While the PDF specification has been available free of charge since at least 2001, PDF was originally a proprietary format controlled by Adobe. It was officially released as an open standard on July 1, 2008, and published by the International Organization for Standardization as ISO 32000-1:2008. In 2008, Adobe published a Public Patent License to ISO 32000-1 granting royalty-free rights for all patents owned by Adobe that are necessary to make, use, sell and distribute PDF compliant implementations.

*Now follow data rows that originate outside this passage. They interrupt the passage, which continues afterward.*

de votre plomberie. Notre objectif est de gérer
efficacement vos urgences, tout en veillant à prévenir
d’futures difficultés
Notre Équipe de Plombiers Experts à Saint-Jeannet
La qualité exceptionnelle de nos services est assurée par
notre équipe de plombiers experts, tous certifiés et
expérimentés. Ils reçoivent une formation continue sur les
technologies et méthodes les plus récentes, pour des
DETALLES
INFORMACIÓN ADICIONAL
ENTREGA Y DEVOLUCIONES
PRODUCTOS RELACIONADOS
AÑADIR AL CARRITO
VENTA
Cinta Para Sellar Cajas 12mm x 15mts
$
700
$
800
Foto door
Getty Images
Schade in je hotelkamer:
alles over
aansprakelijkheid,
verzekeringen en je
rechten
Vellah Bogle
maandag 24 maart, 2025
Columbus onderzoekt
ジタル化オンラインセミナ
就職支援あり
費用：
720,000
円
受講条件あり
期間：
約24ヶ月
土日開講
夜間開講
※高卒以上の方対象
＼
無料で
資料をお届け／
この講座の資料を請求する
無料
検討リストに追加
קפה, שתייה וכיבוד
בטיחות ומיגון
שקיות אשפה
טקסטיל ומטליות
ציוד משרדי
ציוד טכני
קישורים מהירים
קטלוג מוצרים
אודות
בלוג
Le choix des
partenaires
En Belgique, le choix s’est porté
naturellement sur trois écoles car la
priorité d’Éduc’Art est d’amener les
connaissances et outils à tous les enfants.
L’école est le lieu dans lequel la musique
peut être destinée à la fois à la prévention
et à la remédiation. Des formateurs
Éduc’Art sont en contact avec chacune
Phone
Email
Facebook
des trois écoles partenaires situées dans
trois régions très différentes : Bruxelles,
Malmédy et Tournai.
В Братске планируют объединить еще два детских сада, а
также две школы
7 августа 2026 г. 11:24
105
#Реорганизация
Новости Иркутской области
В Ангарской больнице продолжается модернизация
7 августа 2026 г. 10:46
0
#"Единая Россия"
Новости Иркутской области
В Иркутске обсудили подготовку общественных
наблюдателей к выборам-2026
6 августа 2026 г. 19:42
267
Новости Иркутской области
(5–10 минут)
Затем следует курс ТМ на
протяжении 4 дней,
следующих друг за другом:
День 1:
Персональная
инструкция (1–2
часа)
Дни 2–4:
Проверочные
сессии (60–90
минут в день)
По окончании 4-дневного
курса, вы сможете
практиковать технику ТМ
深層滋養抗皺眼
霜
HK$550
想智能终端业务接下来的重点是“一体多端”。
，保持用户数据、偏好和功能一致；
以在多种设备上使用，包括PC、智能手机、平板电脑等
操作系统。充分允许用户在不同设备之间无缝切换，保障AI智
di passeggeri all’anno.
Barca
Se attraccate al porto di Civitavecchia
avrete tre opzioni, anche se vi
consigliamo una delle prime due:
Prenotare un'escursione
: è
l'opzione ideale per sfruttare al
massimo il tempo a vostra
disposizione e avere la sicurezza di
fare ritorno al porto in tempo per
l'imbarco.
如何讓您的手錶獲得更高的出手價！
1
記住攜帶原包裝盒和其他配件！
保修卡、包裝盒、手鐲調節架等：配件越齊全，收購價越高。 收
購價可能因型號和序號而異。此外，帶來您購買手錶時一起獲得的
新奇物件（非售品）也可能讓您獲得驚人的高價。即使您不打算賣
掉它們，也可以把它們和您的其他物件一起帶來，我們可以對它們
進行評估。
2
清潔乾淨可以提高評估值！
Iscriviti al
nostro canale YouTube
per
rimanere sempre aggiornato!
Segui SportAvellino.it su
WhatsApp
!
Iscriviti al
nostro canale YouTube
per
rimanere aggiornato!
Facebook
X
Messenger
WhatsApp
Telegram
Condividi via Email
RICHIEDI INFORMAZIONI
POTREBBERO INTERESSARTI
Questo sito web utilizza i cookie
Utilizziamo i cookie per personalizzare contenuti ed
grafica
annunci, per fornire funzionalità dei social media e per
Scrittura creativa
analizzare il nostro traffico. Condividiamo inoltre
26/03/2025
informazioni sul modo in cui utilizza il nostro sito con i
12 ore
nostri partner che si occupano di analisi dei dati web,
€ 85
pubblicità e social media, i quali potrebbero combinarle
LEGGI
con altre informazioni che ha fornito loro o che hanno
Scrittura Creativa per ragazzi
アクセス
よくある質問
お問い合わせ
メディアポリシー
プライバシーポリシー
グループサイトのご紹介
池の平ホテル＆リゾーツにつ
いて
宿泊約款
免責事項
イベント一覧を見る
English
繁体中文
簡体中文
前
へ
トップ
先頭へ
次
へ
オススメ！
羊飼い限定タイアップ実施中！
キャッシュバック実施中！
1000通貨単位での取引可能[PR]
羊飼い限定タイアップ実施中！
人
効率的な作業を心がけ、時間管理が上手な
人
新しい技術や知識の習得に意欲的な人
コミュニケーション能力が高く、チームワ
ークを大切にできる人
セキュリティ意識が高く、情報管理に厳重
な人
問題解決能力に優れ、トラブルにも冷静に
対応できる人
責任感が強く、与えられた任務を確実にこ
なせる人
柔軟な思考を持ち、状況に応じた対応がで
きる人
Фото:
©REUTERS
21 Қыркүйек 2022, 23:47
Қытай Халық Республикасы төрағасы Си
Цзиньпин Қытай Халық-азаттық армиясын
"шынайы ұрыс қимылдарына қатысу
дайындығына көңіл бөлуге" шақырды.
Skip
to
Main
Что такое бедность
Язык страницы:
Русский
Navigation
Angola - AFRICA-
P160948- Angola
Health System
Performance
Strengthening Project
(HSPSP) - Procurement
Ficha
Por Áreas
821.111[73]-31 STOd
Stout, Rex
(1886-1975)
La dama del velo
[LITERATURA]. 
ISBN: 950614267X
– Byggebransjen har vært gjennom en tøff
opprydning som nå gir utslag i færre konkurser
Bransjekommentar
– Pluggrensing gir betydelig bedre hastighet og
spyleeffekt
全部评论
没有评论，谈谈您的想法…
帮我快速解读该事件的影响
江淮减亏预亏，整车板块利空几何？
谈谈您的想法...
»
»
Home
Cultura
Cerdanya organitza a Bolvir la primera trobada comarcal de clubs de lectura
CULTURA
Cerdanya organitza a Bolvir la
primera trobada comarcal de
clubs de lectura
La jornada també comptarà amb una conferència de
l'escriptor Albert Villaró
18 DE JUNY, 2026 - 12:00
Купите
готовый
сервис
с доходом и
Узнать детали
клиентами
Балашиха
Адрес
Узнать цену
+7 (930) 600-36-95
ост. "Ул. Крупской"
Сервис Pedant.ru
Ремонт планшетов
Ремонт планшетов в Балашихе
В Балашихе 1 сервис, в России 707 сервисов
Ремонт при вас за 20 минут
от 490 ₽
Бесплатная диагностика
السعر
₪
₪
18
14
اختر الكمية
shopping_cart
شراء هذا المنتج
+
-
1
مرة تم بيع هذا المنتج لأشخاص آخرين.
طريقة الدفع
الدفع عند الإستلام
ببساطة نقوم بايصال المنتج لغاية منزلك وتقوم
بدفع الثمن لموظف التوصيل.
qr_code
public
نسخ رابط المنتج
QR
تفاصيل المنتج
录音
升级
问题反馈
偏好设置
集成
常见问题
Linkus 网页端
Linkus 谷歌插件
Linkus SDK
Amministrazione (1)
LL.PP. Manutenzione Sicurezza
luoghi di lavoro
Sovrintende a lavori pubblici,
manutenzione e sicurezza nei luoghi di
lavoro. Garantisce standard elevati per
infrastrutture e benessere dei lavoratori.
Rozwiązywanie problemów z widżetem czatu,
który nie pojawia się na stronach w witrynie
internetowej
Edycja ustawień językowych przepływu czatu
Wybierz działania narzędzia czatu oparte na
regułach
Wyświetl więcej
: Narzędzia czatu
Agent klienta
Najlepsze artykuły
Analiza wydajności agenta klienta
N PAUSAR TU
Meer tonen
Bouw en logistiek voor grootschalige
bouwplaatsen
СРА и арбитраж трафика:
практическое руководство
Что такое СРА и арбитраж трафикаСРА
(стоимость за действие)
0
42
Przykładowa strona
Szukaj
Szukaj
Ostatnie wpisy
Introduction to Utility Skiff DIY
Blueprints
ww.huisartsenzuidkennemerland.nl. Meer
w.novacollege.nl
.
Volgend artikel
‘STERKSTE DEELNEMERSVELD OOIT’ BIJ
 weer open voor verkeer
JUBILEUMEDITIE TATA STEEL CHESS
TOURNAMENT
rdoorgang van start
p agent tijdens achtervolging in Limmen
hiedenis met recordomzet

In the early days of Wikimedia, PDFs were not allowed to be hosted on Commons or Wikisource because it was not an open standard. This ended in 2008 when the format was released by Adobe. Following this change, PDFs can be freely uploaded to Wikimedia Commons and the ProofreadPage extension has been adapted to be compatible with this format.

Advantages

[edit]
  • Higher resolution: PDFs have a higher resolution than DjVus. This may not make much difference with text which just needs to be legible to be used for transcription by Wikisource, unless the text is particularly small or on the borderline of legibility, in which case PDFs are clearer. This might be an advantage for illustrations and other images, if the images are being extracted from the file.[1]
  • Wider external support: PDFs are more widely known and supported than DjVu files. Many users can find it easier to create and edit PDFs for this reason and PDFs may be easier to acquire than DjVu files.

Disadvantages

[edit]
  • Bugs: As a later addition to the original software, PDF-support is more likely to exhibit "buggy" behaviour and less likely to be as fully tested as DjVu support. Known bugs include:
    • The inability of the ProofreadPage Extension to recognise accents and diacritics in PDFs.
    • Some recent versions of PDF cannot be read properly by Wikimedia's Ghostscript software. In these cases, all pages appear blank when viewed on a Wikimedia website.
  • Larger file size: PDFs are generally larger than an equivalent DjVu file. Wikimedia Commons had a 100MB filesize limit, which may be a problem with very large documents (and certainly was a problem in the past when this limit was much smaller).
  • Expensive software: Editing a PDF can still require more expensive, proprietary software, whereas DjVu is free in both senses of the word.

Other options

[edit]

In some cases, Index pages can be created without a single source but with individual page images. This only really has the advantage of being able to make use of resources available without having to convert them to a different format. The Index page itself will be more difficult to set up for no real advantage. This is not recommended for works with more than a small handful of pages.

Notes

[edit]
  1. 1.0 1.1 With many sources of scanned files the original page images are available (for example, on the Internet Archive). It is often better to capture illustrations and other images directly from these page scans and not from either the DjVu or PDF, as the originals will be of higher quality.